WORK ORDER:
Leaving the pictures aside, reproduce the data in full and word for word.

AVAILABLE DATA:

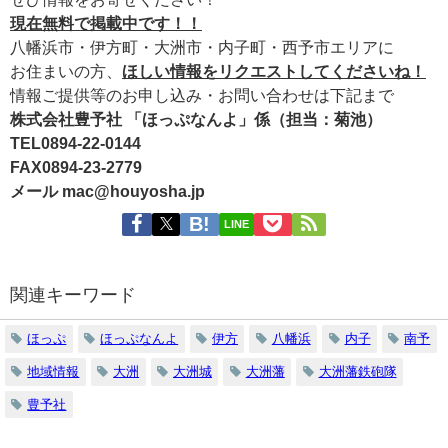
現在無料で掲載中です！！
八幡浜市・伊方町・大洲市・内子町・西予市エリアに
お住まいの方、
ほしい情報をリクエストしてくださいね！
情報ご提供等のお申し込み・お問い合わせは下記まで
株式会社豊予社 「ほっぷなんよ」係（担当：菊池）
TEL0894-22-0144
FAX0894-23-2779
メール mac@houyosha.jp
LINE
関連キーワード
ほっぷ
ほっぷなんよ
伊方
八幡浜
内子
南予
地域情報
大洲
大洲城
大洲藩
大洲藩鉄砲隊
豊予社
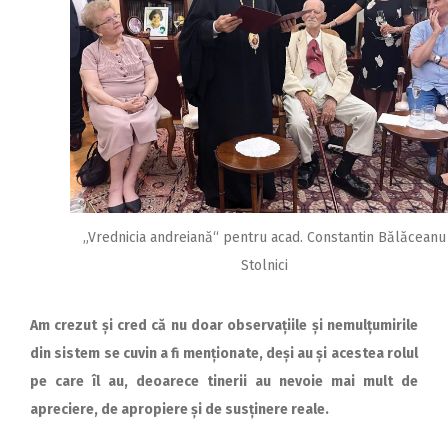
„Vrednicia andreiană“ pentru acad. Constantin Bălăceanu
Stolnici
Am crezut și cred că nu doar observațiile și nemulțumirile
din sistem se cuvin a fi menționate, deși au și acestea rolul
pe care îl au, deoarece tinerii au nevoie mai mult de
apreciere, de apropiere și de susținere reale.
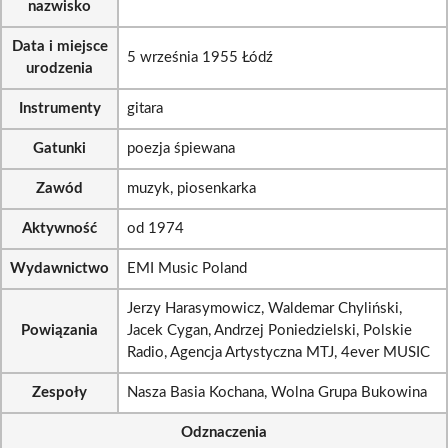
nazwisko
Data i miejsce
5 września 1955 Łódź
urodzenia
Instrumenty
gitara
Gatunki
poezja śpiewana
Zawód
muzyk, piosenkarka
Aktywność
od 1974
Wydawnictwo
EMI Music Poland
Jerzy Harasymowicz, Waldemar Chyliński,
Powiązania
Jacek Cygan, Andrzej Poniedzielski, Polskie
Radio, Agencja Artystyczna MTJ, 4ever MUSIC
Zespoły
Nasza Basia Kochana, Wolna Grupa Bukowina
Odznaczenia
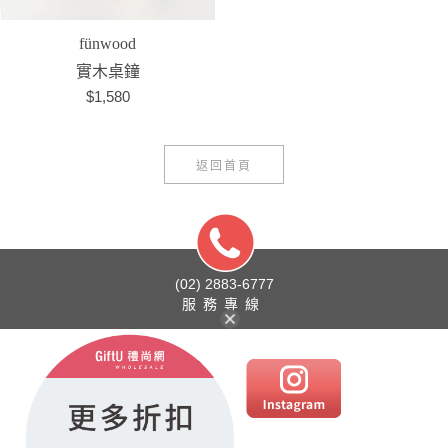
fünwood
實木桌鐘
$1,580
返回首頁
(02) 2883-6777
服務專線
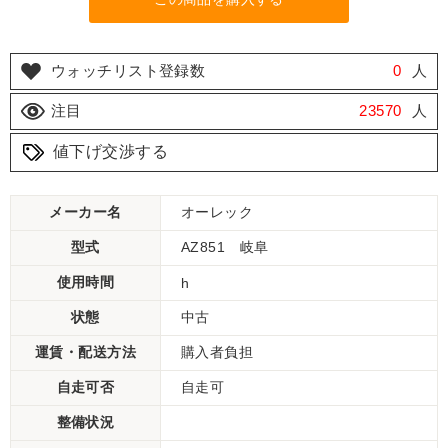
ウォッチリスト登録数
0
人
注目
23570
人
値下げ交渉する
メーカー名
オーレック
型式
AZ851 岐阜
使用時間
h
状態
中古
運賃・配送方法
購入者負担
自走可否
自走可
整備状況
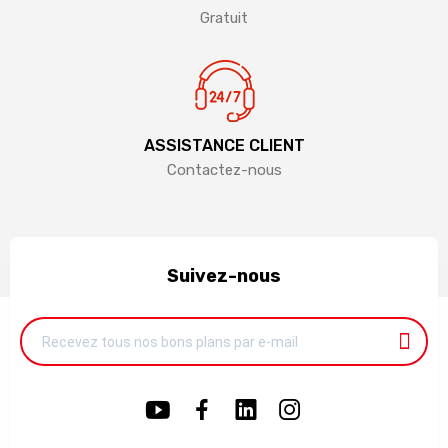
Gratuit
ASSISTANCE CLIENT
Contactez-nous
Suivez-nous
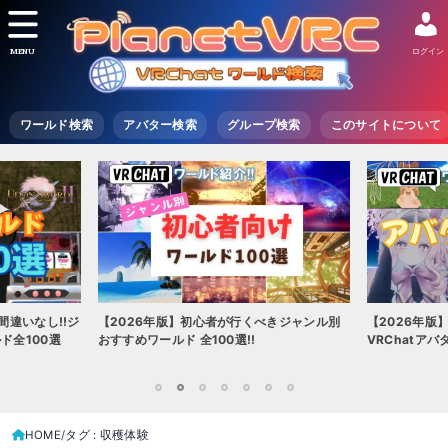
MENU
ログイン
ワールド検索
アバター検索
グループ検索
このサイトについて
間違いなし!!ジ
【2026年版】初心者が行くべきジャンル別
【2026年版
ド全100選
おすすめワールド 全100選!!
VRChatア
1
2
3
4
5
6
7
HOME
タグ : 収穫体験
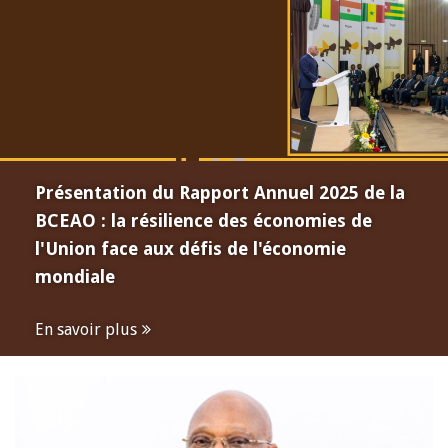
Présentation du Rapport Annuel 2025 de la
BCEAO : la résilience des économies de
l'Union face aux défis de l'économie
mondiale
En savoir plus
Open
configuration
options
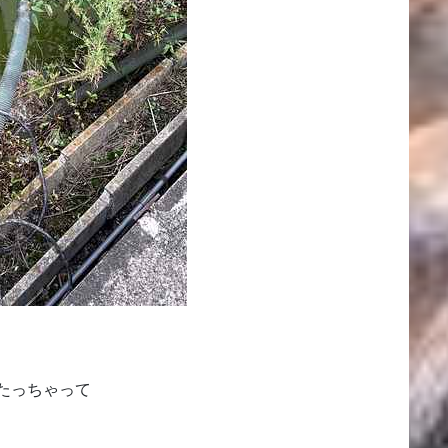
たっちゃって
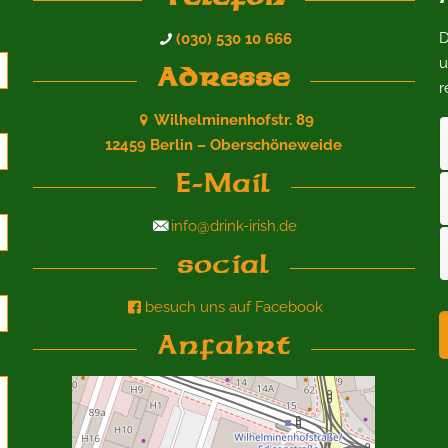
D
(030) 530 10 666
u
Adresse
r
Wilhelminenhofstr. 89
12459 Berlin – Oberschöneweide
E-Mail
info@drink-irish.de
social
besuch uns auf Facebook
Anfahrt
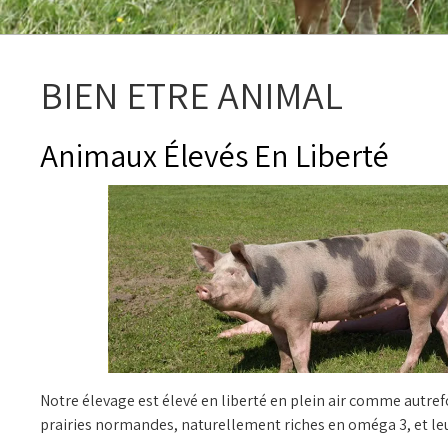
BIEN ETRE ANIMAL
Animaux Élevés En Liberté
Notre élevage est élevé en liberté en plein air comme autref
prairies normandes, naturellement riches en oméga 3, et leu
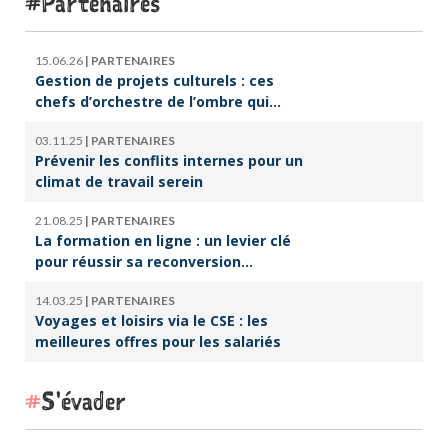
Partenaires
15.06.26
|
PARTENAIRES
Gestion de projets culturels : ces
chefs d’orchestre de l’ombre qui
font vivre la culture
03.11.25
|
PARTENAIRES
Prévenir les conflits internes pour un
climat de travail serein
21.08.25
|
PARTENAIRES
La formation en ligne : un levier clé
pour réussir sa reconversion
professionnelle
14.03.25
|
PARTENAIRES
Voyages et loisirs via le CSE : les
meilleures offres pour les salariés
S'évader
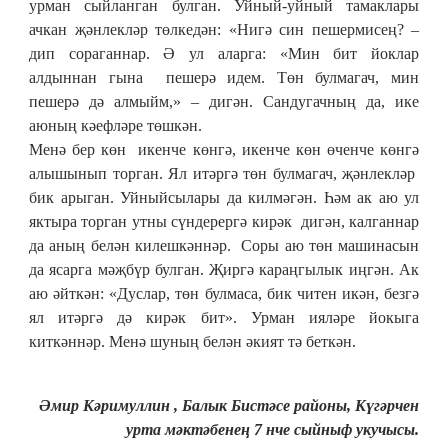
урман сыйланган булган. Уйный-уйный тамаклары
ачкан җәнлекләр төлкедән: «Нигә син пешермисең? –
дип сораганнар. Ә ул аларга: «Мин бит йоклар
алдыннан гына пешерә идем. Төн булмагач, мин
пешерә дә алмыйм,» – дигән. Сандугачның да, ике
аюның кәефләре төшкән.
Менә бер көн икенче көнгә, икенче көн өченче көнгә
алышынып торган. Ял итәргә төн булмагач, җәнлекләр
бик арыган. Уйныйсылары да килмәгән. Һәм ак аю ул
яктыра торган утны сүндерергә кирәк дигән, калганнар
да аның белән килешкәннәр. Соры аю төн машинасын
да ясарга мәҗбүр булган. Җиргә караңгылык иңгән. Ак
аю әйткән: «Дуслар, төн булмаса, бик читен икән, безгә
ял итәргә дә кирәк бит». Урман ияләре йокыга
киткәннәр. Менә шуның белән әкият тә беткән.
Әмир Кәримуллин , Балык Бистәсе районы, Күгәрчен
урта мәктәбенең 7 нче сыйныф укучысы.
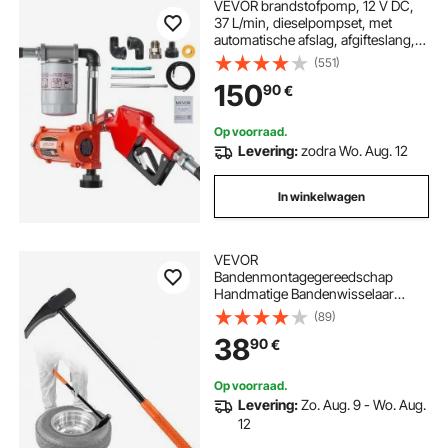
VEVOR brandstofpomp, 12 V DC,
37 L/min, dieselpompset, met
automatische afslag, afgifteslang,
oververhittingsbeveiliging,
(551)
stroomkabel, explosieveilig, voor
150
90
€
benzine, diesel en kerosine
Op voorraad.
Levering:
zodra Wo. Aug. 12
In winkelwagen
VEVOR
Bandenmontagegereedschap
Handmatige Bandenwisselaar
Bandenhamer 81 cm Handvat
(89)
Bandengereedschap met
38
90
€
Eendenbekvormige Bandenbreker
voor Montage en Demontage bij
Autoreparaties van Universele
Op voorraad.
Voertuigtypen
Levering:
Zo. Aug. 9 - Wo. Aug.
12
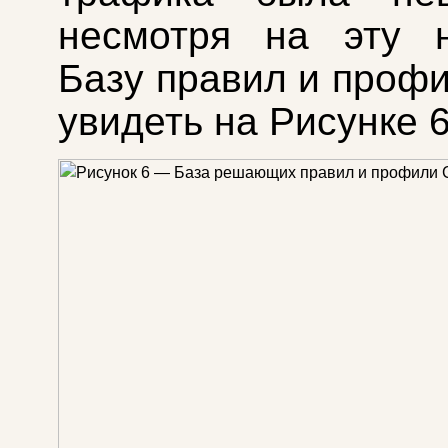
несмотря на эту н
Базу правил и проф
увидеть на Рисунке 6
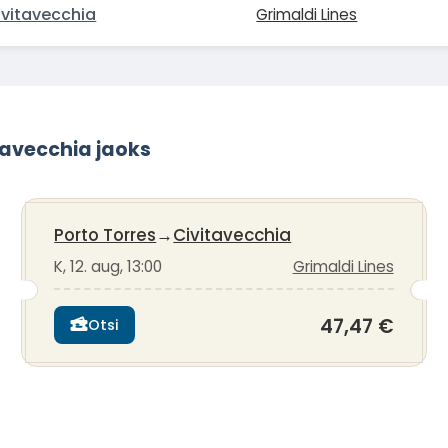
ivitavecchia
Grimaldi Lines
tavecchia jaoks
Porto Torres
→
Civitavecchia
K, 12. aug, 13:00
Grimaldi Lines
47,47 €
Otsi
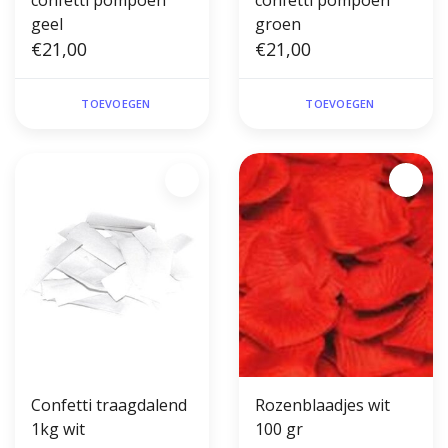
confetti pompoen
confetti pompoen
geel
groen
€21,00
€21,00
TOEVOEGEN
TOEVOEGEN
Confetti traagdalend
Rozenblaadjes wit
1kg wit
100 gr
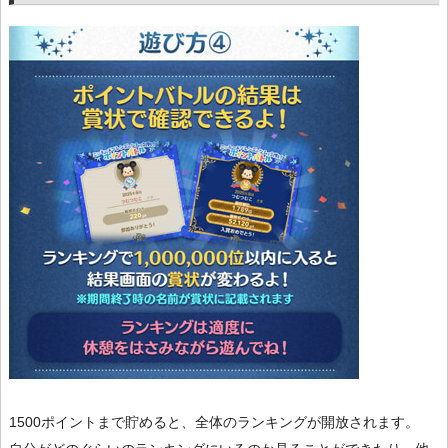
1500ポイントまで貯めると、全体のランキングが開放されます。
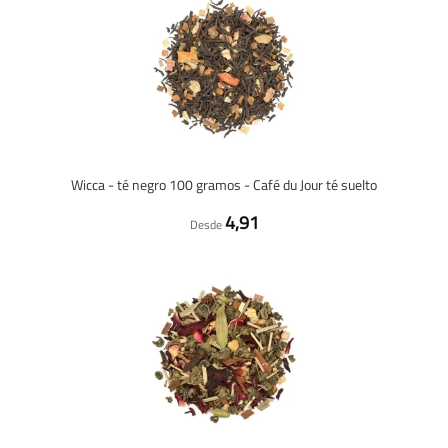
Wicca - té negro 100 gramos - Café du Jour té suelto
4,91
Desde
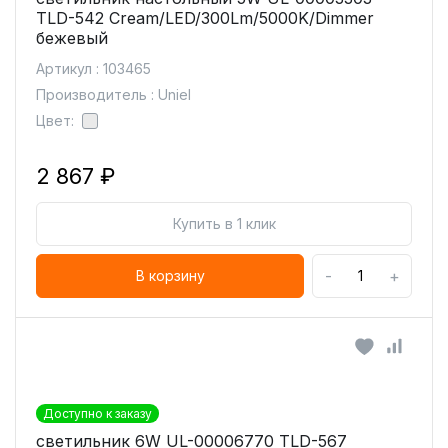
TLD-542 Cream/LED/300Lm/5000K/Dimmer
бежевый
Артикул : 103465
Производитель : Uniel
Цвет:
2 867 ₽
Купить в 1 клик
-
+
В корзину
Доступно к заказу
светильник 6W UL-00006770 TLD-567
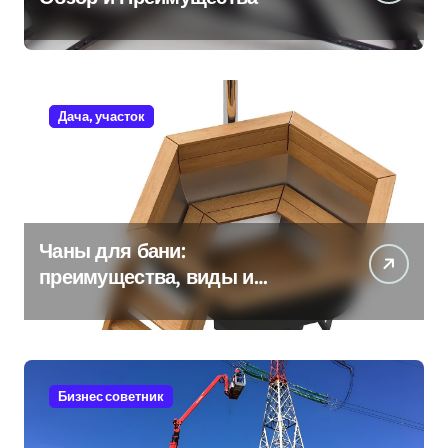
Дача, участок
Чаны для бани:
преимущества, виды и
особенности использования
Бизнес советник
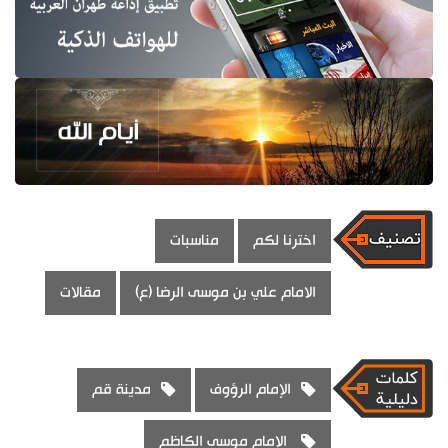
اخترنا لكم
مناسبات
الامام علي بن موسى الرضا (ع)
مقالات
الإمام الرؤوف
مدينة قم
الإمام موسى الكاظم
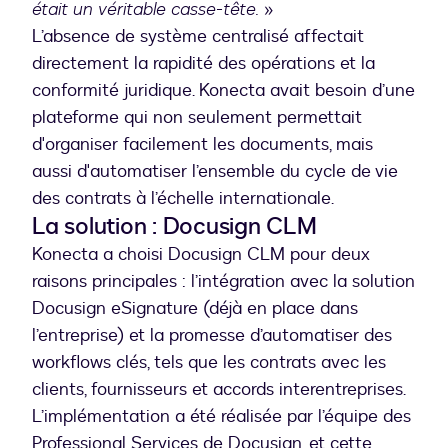
était un véritable casse-tête.
»
L’absence de système centralisé affectait
directement la rapidité des opérations et la
conformité juridique. Konecta avait besoin d’une
plateforme qui non seulement permettait
d'organiser facilement les documents, mais
aussi d'automatiser l’ensemble du cycle de vie
des contrats à l’échelle internationale.
La solution : Docusign CLM
Konecta a choisi Docusign CLM pour deux
raisons principales : l’intégration avec la solution
Docusign eSignature (déjà en place dans
l’entreprise) et la promesse d’automatiser des
workflows clés, tels que les contrats avec les
clients, fournisseurs et accords interentreprises.
L’implémentation a été réalisée par l’équipe des
Professional Services de Docusign, et cette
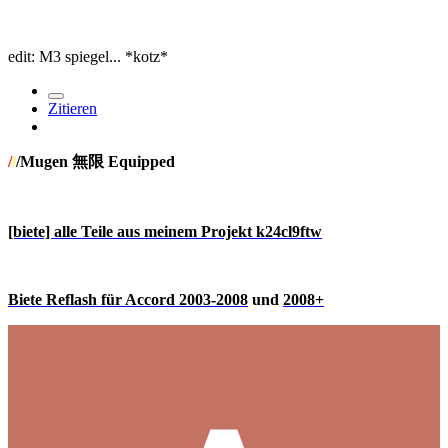
edit: M3 spiegel... *kotz*
Zitieren
/
/
/Mugen 無限 Equipped
[biete] alle Teile aus meinem Projekt k24cl9ftw
Biete Reflash für Accord 2003-2008
und
2008+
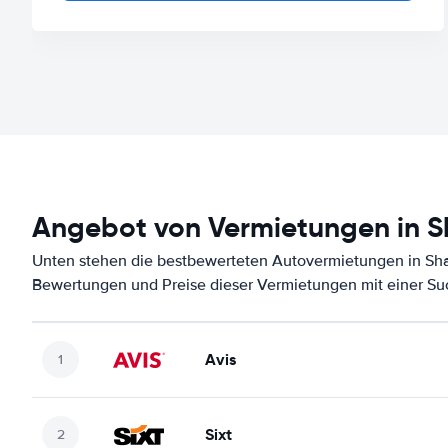
Angebot von Vermietungen in S
Unten stehen die bestbewerteten Autovermietungen in Shar
Bewertungen und Preise dieser Vermietungen mit einer Su
Avis
Sixt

SOLVED EXERCISE:
現在無料で掲載中です！！
八幡浜市・伊方町・大洲市・内子町・西予市エリアに
お住まいの方、
ほしい情報をリクエストしてくださいね！
情報ご提供等のお申し込み・お問い合わせは下記まで
株式会社豊予社 「ほっぷなんよ」係（担当：菊池）
TEL0894-22-0144
FAX0894-23-2779
メール mac@houyosha.jp
LINE
関連キーワード
ほっぷ
ほっぷなんよ
伊方
八幡浜
内子
南予
地域情報
大洲
大洲城
大洲藩
大洲藩鉄砲隊
豊予社
„Vrednicia andreiană“ pentru acad. Constantin Bălăceanu
Stolnici
Am crezut și cred că nu doar observațiile și nemulțumirile
din sistem se cuvin a fi menționate, deși au și acestea rolul
pe care îl au, deoarece tinerii au nevoie mai mult de
apreciere, de apropiere și de susținere reale.
nazwisko
Data i miejsce
5 września 1955 Łódź
urodzenia
Instrumenty
gitara
Gatunki
poezja śpiewana
Zawód
muzyk, piosenkarka
Aktywność
od 1974
Wydawnictwo
EMI Music Poland
Jerzy Harasymowicz, Waldemar Chyliński,
Powiązania
Jacek Cygan, Andrzej Poniedzielski, Polskie
Radio, Agencja Artystyczna MTJ, 4ever MUSIC
Zespoły
Nasza Basia Kochana, Wolna Grupa Bukowina
Odznaczenia
fünwood
實木桌鐘
$1,580
返回首頁
(02) 2883-6777
服務專線
ウォッチリスト登録数
0
人
注目
23570
人
値下げ交渉する
メーカー名
オーレック
型式
AZ851 岐阜
使用時間
h
状態
中古
運賃・配送方法
購入者負担
自走可否
自走可
整備状況
Gratuit
ASSISTANCE CLIENT
Contactez-nous
Suivez-nous
MENU
ログイン
ワールド検索
アバター検索
グループ検索
このサイトについて
間違いなし!!ジ
【2026年版】初心者が行くべきジャンル別
【2026年版
ド全100選
おすすめワールド 全100選!!
VRChatア
1
2
3
4
5
6
7
HOME
タグ : 収穫体験
Présentation du Rapport Annuel 2025 de la
BCEAO : la résilience des économies de
l'Union face aux défis de l'économie
mondiale
En savoir plus
Open
configuration
options
たっちゃって
D
(030) 530 10 666
u
Adresse
r
Wilhelminenhofstr. 89
12459 Berlin – Oberschöneweide
E-Mail
info@drink-irish.de
social
besuch uns auf Facebook
Anfahrt
BIEN ETRE ANIMAL
Animaux Élevés En Liberté
Notre élevage est élevé en liberté en plein air comme autref
prairies normandes, naturellement riches en oméga 3, et leu
Partenaires
15.06.26
|
PARTENAIRES
Gestion de projets culturels : ces
chefs d’orchestre de l’ombre qui
font vivre la culture
03.11.25
|
PARTENAIRES
Prévenir les conflits internes pour un
climat de travail serein
21.08.25
|
PARTENAIRES
La formation en ligne : un levier clé
pour réussir sa reconversion
professionnelle
14.03.25
|
PARTENAIRES
Voyages et loisirs via le CSE : les
meilleures offres pour les salariés
S'évader
урман сыйланган булган. Уйный-уйный тамаклары
ачкан җәнлекләр төлкедән: «Нигә син пешермисең? –
дип сораганнар. Ә ул аларга: «Мин бит йоклар
алдыннан гына пешерә идем. Төн булмагач, мин
пешерә дә алмыйм,» – дигән. Сандугачның да, ике
аюның кәефләре төшкән.
Менә бер көн икенче көнгә, икенче көн өченче көнгә
алышынып торган. Ял итәргә төн булмагач, җәнлекләр
бик арыган. Уйныйсылары да килмәгән. Һәм ак аю ул
яктыра торган утны сүндерергә кирәк дигән, калганнар
да аның белән килешкәннәр. Соры аю төн машинасын
да ясарга мәҗбүр булган. Җиргә караңгылык иңгән. Ак
аю әйткән: «Дуслар, төн булмаса, бик читен икән, безгә
ял итәргә дә кирәк бит». Урман ияләре йокыга
киткәннәр. Менә шуның белән әкият тә беткән.
Әмир Кәримуллин , Балык Бистәсе районы, Күгәрчен
урта мәктәбенең 7 нче сыйныф укучысы.
VEVOR brandstofpomp, 12 V DC,
37 L/min, dieselpompset, met
automatische afslag, afgifteslang,
oververhittingsbeveiliging,
(551)
stroomkabel, explosieveilig, voor
150
90
€
benzine, diesel en kerosine
Op voorraad.
Levering:
zodra Wo. Aug. 12
In winkelwagen
VEVOR
Bandenmontagegereedschap
Handmatige Bandenwisselaar
Bandenhamer 81 cm Handvat
(89)
Bandengereedschap met
38
90
€
Eendenbekvormige Bandenbreker
voor Montage en Demontage bij
Autoreparaties van Universele
Op voorraad.
Voertuigtypen
Levering:
Zo. Aug. 9 - Wo. Aug.
12
несмотря на эту н
Базу правил и проф
увидеть на Рисунке 6
ivitavecchia
Grimaldi Lines
tavecchia jaoks
Porto Torres
→
Civitavecchia
K, 12. aug, 13:00
Grimaldi Lines
47,47 €
Otsi
confetti pompoen
confetti pompoen
geel
groen
€21,00
€21,00
TOEVOEGEN
TOEVOEGEN
Confetti traagdalend
Rozenblaadjes wit
1kg wit
100 gr
1500ポイントまで貯めると、全体のランキングが開放されます。
Wicca - té negro 100 gramos - Café du Jour té suelto
4,91
Desde
TLD-542 Cream/LED/300Lm/5000K/Dimmer
бежевый
Артикул : 103465
Производитель : Uniel
Цвет:
2 867 ₽
Купить в 1 клик
-
+
В корзину
Доступно к заказу
светильник 6W UL-00006770 TLD-567
Дача, участок
Чаны для бани:
преимущества, виды и
особенности использования
Бизнес советник
اخترنا لكم
مناسبات
الامام علي بن موسى الرضا (ع)
مقالات
الإمام الرؤوف
مدينة قم
الإمام موسى الكاظم
était un véritable casse-tête.
»
L’absence de système centralisé affectait
directement la rapidité des opérations et la
conformité juridique. Konecta avait besoin d’une
plateforme qui non seulement permettait
d'organiser facilement les documents, mais
aussi d'automatiser l’ensemble du cycle de vie
des contrats à l’échelle internationale.
La solution : Docusign CLM
Konecta a choisi Docusign CLM pour deux
raisons principales : l’intégration avec la solution
Docusign eSignature (déjà en place dans
l’entreprise) et la promesse d’automatiser des
workflows clés, tels que les contrats avec les
clients, fournisseurs et accords interentreprises.
L’implémentation a été réalisée par l’équipe des
Professional Services de Docusign, et cette
edit: M3 spiegel... *kotz*
Zitieren
/
/
/Mugen 無限 Equipped
[biete] alle Teile aus meinem Projekt k24cl9ftw
Biete Reflash für Accord 2003-2008
und
2008+
Angebot von Vermietungen in S
Unten stehen die bestbewerteten Autovermietungen in Shar
Bewertungen und Preise dieser Vermietungen mit einer Su
Avis
Sixt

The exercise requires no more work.